In his speech, Dr. Carmel highlighted some of the AMA's efforts to eliminate the SGR. Those include launching a TV and radio advertising campaign in October to urge patients and doctors to tell Congress to repeal the broken Medicare physician payment formula. Delegates watched the AMA's commercial during the opening session.

Two days before the house opened, the AMA and 112 state and national specialty medical societies sent a letter urging Congress to stop the pay cut. The letter calls on the Joint Select Committee on Deficit Reduction to work on eliminating the SGR (link).

The deficit committee has until Nov. 23 to identify $1.2 trillion in savings.

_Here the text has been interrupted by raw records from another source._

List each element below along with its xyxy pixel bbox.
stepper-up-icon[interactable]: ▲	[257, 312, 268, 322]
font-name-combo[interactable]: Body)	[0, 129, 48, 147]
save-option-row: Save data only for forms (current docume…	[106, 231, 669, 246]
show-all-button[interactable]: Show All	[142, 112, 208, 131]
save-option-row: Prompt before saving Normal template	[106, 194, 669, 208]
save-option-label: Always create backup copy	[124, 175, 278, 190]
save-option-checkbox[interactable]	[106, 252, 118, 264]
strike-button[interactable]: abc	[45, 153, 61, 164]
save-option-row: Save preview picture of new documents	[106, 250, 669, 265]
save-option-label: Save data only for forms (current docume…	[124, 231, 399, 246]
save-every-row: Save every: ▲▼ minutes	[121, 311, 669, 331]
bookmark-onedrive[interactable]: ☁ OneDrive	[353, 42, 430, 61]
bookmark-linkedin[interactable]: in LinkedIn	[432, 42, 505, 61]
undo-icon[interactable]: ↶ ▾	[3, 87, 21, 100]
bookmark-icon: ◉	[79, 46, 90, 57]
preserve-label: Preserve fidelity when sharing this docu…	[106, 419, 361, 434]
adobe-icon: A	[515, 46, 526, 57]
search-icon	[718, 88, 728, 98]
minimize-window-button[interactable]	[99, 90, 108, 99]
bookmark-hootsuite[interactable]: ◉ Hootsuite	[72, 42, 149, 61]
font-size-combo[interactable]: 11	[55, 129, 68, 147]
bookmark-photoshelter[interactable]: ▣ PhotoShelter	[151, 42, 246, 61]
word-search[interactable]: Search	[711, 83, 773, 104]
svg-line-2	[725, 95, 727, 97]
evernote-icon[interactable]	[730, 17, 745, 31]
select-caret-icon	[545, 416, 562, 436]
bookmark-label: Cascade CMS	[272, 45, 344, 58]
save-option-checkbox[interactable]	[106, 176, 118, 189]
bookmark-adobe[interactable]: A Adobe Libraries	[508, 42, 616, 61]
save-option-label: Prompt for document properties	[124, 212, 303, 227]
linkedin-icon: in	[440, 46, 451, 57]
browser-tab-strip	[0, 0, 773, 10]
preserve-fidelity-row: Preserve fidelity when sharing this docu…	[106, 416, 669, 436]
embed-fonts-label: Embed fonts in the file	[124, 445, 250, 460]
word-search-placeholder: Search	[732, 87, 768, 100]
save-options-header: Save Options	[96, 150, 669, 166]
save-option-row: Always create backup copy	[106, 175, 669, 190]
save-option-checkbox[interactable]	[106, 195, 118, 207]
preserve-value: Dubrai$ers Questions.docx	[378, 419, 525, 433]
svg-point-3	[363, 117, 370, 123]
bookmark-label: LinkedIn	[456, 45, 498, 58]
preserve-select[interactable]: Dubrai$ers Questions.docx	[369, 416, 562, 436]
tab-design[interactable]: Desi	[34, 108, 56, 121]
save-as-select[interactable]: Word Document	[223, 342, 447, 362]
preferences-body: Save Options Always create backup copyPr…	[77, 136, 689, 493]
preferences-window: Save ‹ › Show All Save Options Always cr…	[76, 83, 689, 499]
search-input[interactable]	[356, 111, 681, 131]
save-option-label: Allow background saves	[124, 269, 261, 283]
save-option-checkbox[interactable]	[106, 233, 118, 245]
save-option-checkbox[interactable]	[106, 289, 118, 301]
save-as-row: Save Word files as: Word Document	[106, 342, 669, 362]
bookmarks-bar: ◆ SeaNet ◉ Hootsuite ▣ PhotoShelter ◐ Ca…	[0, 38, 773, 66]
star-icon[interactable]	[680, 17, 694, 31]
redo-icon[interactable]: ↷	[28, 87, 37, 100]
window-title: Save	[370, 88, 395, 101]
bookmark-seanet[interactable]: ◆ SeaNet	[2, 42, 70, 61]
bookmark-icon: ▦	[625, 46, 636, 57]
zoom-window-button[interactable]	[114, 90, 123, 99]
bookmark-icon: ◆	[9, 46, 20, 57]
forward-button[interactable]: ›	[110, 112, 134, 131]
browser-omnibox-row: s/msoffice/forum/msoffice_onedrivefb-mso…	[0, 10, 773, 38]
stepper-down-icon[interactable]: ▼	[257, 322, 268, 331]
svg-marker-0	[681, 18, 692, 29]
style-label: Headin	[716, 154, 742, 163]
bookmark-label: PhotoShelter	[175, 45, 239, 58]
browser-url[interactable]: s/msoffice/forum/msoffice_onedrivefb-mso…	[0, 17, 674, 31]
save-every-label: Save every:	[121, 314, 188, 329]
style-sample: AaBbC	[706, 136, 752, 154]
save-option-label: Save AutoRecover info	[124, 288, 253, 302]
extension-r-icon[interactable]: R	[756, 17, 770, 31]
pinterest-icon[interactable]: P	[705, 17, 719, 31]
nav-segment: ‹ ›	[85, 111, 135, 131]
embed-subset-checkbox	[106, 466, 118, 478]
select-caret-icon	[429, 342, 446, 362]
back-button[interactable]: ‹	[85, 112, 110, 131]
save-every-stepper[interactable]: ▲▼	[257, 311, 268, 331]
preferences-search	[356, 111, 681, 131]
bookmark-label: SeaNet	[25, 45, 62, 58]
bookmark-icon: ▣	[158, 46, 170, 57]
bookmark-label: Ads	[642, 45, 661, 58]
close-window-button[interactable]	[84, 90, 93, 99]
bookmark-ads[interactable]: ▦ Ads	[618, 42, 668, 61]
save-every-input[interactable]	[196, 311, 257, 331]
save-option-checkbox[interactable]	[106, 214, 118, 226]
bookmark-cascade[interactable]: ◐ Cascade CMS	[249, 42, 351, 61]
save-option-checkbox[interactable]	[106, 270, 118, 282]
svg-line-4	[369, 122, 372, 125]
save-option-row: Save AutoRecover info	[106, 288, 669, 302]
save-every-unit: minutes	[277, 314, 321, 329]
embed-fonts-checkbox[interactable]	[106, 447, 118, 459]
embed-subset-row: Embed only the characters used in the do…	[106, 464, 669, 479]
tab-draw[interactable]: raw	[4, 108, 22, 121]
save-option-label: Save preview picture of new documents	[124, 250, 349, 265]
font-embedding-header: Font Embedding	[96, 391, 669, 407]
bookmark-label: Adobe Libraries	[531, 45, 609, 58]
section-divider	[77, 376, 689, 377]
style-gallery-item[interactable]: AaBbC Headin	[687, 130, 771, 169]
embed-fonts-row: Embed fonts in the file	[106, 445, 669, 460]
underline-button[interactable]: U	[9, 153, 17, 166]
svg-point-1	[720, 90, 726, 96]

"Our message seems to be getting through," he said. "The latest word from Capitol Hill is that congressmen are starting to complain about their phones ringing off the hooks."

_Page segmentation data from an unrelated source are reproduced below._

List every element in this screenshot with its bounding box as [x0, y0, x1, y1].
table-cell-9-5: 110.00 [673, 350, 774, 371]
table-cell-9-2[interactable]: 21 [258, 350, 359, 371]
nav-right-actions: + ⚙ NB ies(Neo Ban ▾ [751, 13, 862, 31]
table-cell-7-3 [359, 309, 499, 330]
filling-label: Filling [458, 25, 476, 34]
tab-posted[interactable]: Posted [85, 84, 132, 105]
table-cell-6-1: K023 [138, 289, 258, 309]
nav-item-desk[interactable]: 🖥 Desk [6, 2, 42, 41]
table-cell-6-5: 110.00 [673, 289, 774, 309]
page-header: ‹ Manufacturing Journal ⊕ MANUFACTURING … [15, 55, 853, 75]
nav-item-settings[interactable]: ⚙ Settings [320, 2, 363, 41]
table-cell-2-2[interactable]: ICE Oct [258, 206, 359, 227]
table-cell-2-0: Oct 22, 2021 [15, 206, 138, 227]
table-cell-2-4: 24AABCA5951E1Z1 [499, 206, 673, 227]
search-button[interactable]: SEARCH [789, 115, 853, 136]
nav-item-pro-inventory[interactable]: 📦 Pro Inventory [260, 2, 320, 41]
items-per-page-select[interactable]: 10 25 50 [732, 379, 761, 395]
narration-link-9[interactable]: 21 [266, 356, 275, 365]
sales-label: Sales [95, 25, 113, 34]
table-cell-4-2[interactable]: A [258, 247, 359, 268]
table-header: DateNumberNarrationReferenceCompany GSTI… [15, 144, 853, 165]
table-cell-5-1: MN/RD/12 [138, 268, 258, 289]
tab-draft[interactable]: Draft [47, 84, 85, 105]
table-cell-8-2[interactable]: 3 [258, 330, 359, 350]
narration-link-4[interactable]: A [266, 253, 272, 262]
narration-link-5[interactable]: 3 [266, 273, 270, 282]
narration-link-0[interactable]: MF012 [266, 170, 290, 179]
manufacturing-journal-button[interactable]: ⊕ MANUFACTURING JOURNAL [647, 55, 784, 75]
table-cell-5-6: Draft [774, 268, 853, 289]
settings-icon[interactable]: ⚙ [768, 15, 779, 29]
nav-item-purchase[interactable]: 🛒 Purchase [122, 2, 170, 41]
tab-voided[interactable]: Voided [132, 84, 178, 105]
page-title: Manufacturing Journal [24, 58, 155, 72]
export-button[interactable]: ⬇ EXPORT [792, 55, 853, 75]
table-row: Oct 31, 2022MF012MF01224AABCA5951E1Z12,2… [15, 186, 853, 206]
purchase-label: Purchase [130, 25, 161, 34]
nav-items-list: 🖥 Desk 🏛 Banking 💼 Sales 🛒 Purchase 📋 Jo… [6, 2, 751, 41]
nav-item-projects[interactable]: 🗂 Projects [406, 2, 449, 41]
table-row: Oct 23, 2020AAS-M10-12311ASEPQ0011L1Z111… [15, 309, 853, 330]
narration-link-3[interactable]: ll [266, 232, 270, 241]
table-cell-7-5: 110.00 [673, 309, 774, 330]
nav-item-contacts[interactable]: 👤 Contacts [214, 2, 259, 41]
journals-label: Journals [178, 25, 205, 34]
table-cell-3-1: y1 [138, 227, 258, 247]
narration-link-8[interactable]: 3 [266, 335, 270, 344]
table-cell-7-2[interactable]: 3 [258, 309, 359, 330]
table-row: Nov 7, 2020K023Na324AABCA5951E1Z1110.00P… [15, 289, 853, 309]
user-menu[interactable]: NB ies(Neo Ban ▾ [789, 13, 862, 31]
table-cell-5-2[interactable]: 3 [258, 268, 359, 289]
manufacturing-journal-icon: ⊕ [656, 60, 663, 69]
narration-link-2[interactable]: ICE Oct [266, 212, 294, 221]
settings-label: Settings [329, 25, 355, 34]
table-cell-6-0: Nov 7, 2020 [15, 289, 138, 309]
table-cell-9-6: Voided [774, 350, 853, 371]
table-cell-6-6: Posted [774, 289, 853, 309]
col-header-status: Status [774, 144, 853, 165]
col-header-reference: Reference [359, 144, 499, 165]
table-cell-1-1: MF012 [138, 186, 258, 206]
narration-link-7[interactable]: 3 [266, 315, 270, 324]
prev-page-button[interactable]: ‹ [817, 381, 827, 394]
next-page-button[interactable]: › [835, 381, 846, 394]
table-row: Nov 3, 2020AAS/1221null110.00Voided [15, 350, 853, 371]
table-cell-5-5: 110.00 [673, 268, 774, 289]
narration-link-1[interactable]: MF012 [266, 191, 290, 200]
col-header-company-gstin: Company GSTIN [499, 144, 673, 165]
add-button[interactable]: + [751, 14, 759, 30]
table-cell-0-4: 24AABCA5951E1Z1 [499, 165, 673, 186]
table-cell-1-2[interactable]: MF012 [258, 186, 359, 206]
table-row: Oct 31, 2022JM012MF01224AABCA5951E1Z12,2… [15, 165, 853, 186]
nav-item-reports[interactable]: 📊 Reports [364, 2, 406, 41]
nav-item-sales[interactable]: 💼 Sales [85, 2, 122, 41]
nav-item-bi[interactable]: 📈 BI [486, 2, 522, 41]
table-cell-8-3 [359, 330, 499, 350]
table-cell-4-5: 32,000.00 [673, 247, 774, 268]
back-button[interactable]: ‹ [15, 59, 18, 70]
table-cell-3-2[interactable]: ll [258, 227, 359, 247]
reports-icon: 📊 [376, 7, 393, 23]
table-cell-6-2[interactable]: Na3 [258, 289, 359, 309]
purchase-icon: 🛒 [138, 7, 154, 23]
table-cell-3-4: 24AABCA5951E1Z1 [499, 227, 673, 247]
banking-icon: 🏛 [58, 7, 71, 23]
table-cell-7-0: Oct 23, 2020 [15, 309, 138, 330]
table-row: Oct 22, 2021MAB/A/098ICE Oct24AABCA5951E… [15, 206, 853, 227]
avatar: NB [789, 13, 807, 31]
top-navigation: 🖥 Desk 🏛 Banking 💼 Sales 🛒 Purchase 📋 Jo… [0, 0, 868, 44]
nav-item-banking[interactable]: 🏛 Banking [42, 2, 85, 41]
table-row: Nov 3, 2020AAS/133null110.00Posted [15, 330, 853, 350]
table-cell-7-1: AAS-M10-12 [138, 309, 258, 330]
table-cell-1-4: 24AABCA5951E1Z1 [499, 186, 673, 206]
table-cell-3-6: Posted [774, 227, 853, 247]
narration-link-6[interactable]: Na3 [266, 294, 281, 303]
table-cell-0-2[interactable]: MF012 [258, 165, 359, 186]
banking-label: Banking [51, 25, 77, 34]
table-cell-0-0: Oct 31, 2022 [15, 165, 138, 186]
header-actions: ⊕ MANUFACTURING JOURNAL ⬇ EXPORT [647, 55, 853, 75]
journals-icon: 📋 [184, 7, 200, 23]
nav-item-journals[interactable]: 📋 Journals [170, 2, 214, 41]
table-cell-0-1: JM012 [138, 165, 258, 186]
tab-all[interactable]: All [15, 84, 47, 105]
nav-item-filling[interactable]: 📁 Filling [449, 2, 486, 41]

Shaping accountable care organizations

Dr. Carmel also detailed how the AMA has worked to help shape the development of accountable care organizations. The Association recommended changes to ACO rules proposed by the Centers for Medicare & Medicaid Services that made ACOs a viable option for physicians, he said.

Meanwhile, the AMA is continuing to demand medical liability reforms, including limits on noneconomic damages, he said.

The AMA House of Delegates is scheduled to meet through Nov. 15 and consider about 100 reports and resolutions on issues such as the national drug shortage, physician payment and health insurance exchanges.

AMA Executive Vice President and CEO James L. Madara, MD, told delegates how he is working to strengthen the AMA's voice and sharpen the Association's focus. Dr. Madara, who started his new job in July, said the AMA must be a leader in helping doctors create and navigate new delivery and payment models.

The AMA also must be an authoritative but reasonable voice in establishing a sustainable health care system, he said in his opening-session speech.

"The best and most powerful way to serve the health needs of our patients is to ensure that the environments in which our physicians practice are thriving, are sustainable and are attractive to future generations," he said.